= TASK ITEM =
Please return each record exactly, leaving nothing out.

___ DATA EXTRACT ___

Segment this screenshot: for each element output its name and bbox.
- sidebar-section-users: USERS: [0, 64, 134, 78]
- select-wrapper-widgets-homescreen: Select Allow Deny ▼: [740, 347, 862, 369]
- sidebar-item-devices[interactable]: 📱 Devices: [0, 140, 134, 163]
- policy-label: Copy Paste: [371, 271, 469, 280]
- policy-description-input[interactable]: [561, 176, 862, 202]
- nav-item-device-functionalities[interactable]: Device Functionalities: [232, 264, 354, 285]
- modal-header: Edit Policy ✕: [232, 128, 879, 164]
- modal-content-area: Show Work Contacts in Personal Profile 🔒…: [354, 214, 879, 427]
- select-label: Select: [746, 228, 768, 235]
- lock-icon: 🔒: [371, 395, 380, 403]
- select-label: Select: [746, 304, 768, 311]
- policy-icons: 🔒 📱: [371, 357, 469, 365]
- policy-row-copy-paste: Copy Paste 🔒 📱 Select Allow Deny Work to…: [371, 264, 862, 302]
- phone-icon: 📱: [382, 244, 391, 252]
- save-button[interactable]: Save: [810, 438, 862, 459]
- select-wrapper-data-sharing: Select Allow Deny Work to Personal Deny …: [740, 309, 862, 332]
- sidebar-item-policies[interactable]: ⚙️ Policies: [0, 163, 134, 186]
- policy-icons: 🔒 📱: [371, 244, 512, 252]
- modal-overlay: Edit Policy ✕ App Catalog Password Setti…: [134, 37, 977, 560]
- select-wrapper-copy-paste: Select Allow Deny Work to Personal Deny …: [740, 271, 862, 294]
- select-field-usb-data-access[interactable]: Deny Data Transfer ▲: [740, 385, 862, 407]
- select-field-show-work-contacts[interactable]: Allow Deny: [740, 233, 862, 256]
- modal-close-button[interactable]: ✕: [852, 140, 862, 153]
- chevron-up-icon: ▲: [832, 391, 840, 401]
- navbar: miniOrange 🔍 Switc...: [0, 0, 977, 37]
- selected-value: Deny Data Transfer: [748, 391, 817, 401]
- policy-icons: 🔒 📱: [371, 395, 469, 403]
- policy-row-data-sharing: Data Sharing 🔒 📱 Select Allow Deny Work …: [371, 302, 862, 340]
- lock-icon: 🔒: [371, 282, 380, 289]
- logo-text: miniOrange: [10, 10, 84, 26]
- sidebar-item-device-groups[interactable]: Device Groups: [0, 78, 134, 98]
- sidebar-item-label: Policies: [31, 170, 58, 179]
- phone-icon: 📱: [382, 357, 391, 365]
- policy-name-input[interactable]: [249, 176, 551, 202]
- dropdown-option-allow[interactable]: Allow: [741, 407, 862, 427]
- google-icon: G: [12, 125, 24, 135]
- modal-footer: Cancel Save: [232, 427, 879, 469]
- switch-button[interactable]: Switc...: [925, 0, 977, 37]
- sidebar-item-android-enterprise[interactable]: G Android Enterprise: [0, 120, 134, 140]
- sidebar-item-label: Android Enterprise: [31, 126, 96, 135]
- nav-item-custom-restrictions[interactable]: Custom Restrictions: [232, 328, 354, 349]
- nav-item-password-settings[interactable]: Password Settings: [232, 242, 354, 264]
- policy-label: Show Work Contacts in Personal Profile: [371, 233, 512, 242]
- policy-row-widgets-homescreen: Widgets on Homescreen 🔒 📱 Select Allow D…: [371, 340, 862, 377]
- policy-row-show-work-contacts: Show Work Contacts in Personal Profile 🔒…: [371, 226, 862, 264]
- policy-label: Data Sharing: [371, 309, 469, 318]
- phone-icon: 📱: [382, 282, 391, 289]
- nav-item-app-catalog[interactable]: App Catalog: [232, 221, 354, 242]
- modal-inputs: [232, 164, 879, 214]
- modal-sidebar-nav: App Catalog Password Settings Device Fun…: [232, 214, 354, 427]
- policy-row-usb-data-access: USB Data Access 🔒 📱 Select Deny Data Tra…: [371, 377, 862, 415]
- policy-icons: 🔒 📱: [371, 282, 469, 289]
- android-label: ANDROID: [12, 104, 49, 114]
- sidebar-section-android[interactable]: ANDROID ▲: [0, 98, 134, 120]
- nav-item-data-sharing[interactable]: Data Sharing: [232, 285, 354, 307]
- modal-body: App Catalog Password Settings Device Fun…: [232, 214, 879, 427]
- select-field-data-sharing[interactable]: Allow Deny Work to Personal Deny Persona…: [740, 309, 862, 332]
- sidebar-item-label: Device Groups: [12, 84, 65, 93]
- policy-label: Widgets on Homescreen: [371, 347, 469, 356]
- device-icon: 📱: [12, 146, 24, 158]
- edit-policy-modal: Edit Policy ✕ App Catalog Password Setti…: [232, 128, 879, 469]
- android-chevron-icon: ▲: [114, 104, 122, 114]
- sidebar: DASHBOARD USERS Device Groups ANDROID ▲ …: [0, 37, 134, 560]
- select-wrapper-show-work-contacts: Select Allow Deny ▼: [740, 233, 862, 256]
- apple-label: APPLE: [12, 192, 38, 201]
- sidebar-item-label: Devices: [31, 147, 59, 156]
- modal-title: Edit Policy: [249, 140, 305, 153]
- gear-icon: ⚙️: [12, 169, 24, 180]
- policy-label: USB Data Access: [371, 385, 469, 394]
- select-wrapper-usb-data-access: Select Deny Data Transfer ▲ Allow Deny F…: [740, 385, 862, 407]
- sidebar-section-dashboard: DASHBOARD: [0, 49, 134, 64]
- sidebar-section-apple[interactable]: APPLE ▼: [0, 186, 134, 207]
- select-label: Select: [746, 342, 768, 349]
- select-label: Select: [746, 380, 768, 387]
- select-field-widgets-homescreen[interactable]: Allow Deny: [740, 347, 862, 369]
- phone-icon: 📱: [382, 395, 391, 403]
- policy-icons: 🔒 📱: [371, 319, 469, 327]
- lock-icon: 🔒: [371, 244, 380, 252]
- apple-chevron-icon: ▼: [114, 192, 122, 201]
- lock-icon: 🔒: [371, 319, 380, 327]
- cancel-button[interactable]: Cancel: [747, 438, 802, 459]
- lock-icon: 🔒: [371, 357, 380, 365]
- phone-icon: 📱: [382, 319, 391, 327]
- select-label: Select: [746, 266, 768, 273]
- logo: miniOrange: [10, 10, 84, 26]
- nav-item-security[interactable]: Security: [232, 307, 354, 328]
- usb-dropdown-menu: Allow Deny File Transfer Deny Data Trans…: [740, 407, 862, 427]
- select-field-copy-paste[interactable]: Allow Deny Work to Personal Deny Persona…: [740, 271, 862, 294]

___

= ANSWER SPACE =
Segment this screenshot: for each element output its name and bbox.
- sidebar-section-users: USERS: [0, 64, 134, 78]
- select-wrapper-widgets-homescreen: Select Allow Deny ▼: [740, 347, 862, 369]
- sidebar-item-devices[interactable]: 📱 Devices: [0, 140, 134, 163]
- policy-label: Copy Paste: [371, 271, 469, 280]
- policy-description-input[interactable]: [561, 176, 862, 202]
- nav-item-device-functionalities[interactable]: Device Functionalities: [232, 264, 354, 285]
- modal-header: Edit Policy ✕: [232, 128, 879, 164]
- modal-content-area: Show Work Contacts in Personal Profile 🔒…: [354, 214, 879, 427]
- select-label: Select: [746, 228, 768, 235]
- lock-icon: 🔒: [371, 395, 380, 403]
- select-label: Select: [746, 304, 768, 311]
- policy-icons: 🔒 📱: [371, 357, 469, 365]
- policy-row-copy-paste: Copy Paste 🔒 📱 Select Allow Deny Work to…: [371, 264, 862, 302]
- phone-icon: 📱: [382, 244, 391, 252]
- save-button[interactable]: Save: [810, 438, 862, 459]
- select-wrapper-data-sharing: Select Allow Deny Work to Personal Deny …: [740, 309, 862, 332]
- sidebar-item-policies[interactable]: ⚙️ Policies: [0, 163, 134, 186]
- policy-icons: 🔒 📱: [371, 244, 512, 252]
- modal-overlay: Edit Policy ✕ App Catalog Password Setti…: [134, 37, 977, 560]
- select-wrapper-copy-paste: Select Allow Deny Work to Personal Deny …: [740, 271, 862, 294]
- select-field-usb-data-access[interactable]: Deny Data Transfer ▲: [740, 385, 862, 407]
- select-field-show-work-contacts[interactable]: Allow Deny: [740, 233, 862, 256]
- modal-close-button[interactable]: ✕: [852, 140, 862, 153]
- chevron-up-icon: ▲: [832, 391, 840, 401]
- navbar: miniOrange 🔍 Switc...: [0, 0, 977, 37]
- selected-value: Deny Data Transfer: [748, 391, 817, 401]
- policy-icons: 🔒 📱: [371, 395, 469, 403]
- policy-row-data-sharing: Data Sharing 🔒 📱 Select Allow Deny Work …: [371, 302, 862, 340]
- lock-icon: 🔒: [371, 282, 380, 289]
- logo-text: miniOrange: [10, 10, 84, 26]
- sidebar-item-device-groups[interactable]: Device Groups: [0, 78, 134, 98]
- sidebar-item-label: Policies: [31, 170, 58, 179]
- phone-icon: 📱: [382, 357, 391, 365]
- policy-name-input[interactable]: [249, 176, 551, 202]
- dropdown-option-allow[interactable]: Allow: [741, 407, 862, 427]
- google-icon: G: [12, 125, 24, 135]
- modal-footer: Cancel Save: [232, 427, 879, 469]
- switch-button[interactable]: Switc...: [925, 0, 977, 37]
- sidebar-item-android-enterprise[interactable]: G Android Enterprise: [0, 120, 134, 140]
- sidebar-item-label: Android Enterprise: [31, 126, 96, 135]
- nav-item-custom-restrictions[interactable]: Custom Restrictions: [232, 328, 354, 349]
- nav-item-password-settings[interactable]: Password Settings: [232, 242, 354, 264]
- policy-label: Show Work Contacts in Personal Profile: [371, 233, 512, 242]
- policy-row-widgets-homescreen: Widgets on Homescreen 🔒 📱 Select Allow D…: [371, 340, 862, 377]
- policy-row-show-work-contacts: Show Work Contacts in Personal Profile 🔒…: [371, 226, 862, 264]
- policy-label: Data Sharing: [371, 309, 469, 318]
- phone-icon: 📱: [382, 282, 391, 289]
- nav-item-app-catalog[interactable]: App Catalog: [232, 221, 354, 242]
- modal-inputs: [232, 164, 879, 214]
- modal-sidebar-nav: App Catalog Password Settings Device Fun…: [232, 214, 354, 427]
- policy-row-usb-data-access: USB Data Access 🔒 📱 Select Deny Data Tra…: [371, 377, 862, 415]
- policy-icons: 🔒 📱: [371, 282, 469, 289]
- android-label: ANDROID: [12, 104, 49, 114]
- sidebar-section-android[interactable]: ANDROID ▲: [0, 98, 134, 120]
- nav-item-data-sharing[interactable]: Data Sharing: [232, 285, 354, 307]
- modal-body: App Catalog Password Settings Device Fun…: [232, 214, 879, 427]
- select-field-data-sharing[interactable]: Allow Deny Work to Personal Deny Persona…: [740, 309, 862, 332]
- sidebar-item-label: Device Groups: [12, 84, 65, 93]
- policy-label: Widgets on Homescreen: [371, 347, 469, 356]
- device-icon: 📱: [12, 146, 24, 158]
- edit-policy-modal: Edit Policy ✕ App Catalog Password Setti…: [232, 128, 879, 469]
- android-chevron-icon: ▲: [114, 104, 122, 114]
- sidebar: DASHBOARD USERS Device Groups ANDROID ▲ …: [0, 37, 134, 560]
- select-wrapper-show-work-contacts: Select Allow Deny ▼: [740, 233, 862, 256]
- apple-label: APPLE: [12, 192, 38, 201]
- sidebar-item-label: Devices: [31, 147, 59, 156]
- modal-title: Edit Policy: [249, 140, 305, 153]
- gear-icon: ⚙️: [12, 169, 24, 180]
- policy-label: USB Data Access: [371, 385, 469, 394]
- select-wrapper-usb-data-access: Select Deny Data Transfer ▲ Allow Deny F…: [740, 385, 862, 407]
- sidebar-section-dashboard: DASHBOARD: [0, 49, 134, 64]
- sidebar-section-apple[interactable]: APPLE ▼: [0, 186, 134, 207]
- select-label: Select: [746, 342, 768, 349]
- select-label: Select: [746, 380, 768, 387]
- select-field-widgets-homescreen[interactable]: Allow Deny: [740, 347, 862, 369]
- phone-icon: 📱: [382, 395, 391, 403]
- policy-icons: 🔒 📱: [371, 319, 469, 327]
- lock-icon: 🔒: [371, 244, 380, 252]
- apple-chevron-icon: ▼: [114, 192, 122, 201]
- lock-icon: 🔒: [371, 319, 380, 327]
- cancel-button[interactable]: Cancel: [747, 438, 802, 459]
- lock-icon: 🔒: [371, 357, 380, 365]
- phone-icon: 📱: [382, 319, 391, 327]
- select-label: Select: [746, 266, 768, 273]
- logo: miniOrange: [10, 10, 84, 26]
- nav-item-security[interactable]: Security: [232, 307, 354, 328]
- usb-dropdown-menu: Allow Deny File Transfer Deny Data Trans…: [740, 407, 862, 427]
- select-field-copy-paste[interactable]: Allow Deny Work to Personal Deny Persona…: [740, 271, 862, 294]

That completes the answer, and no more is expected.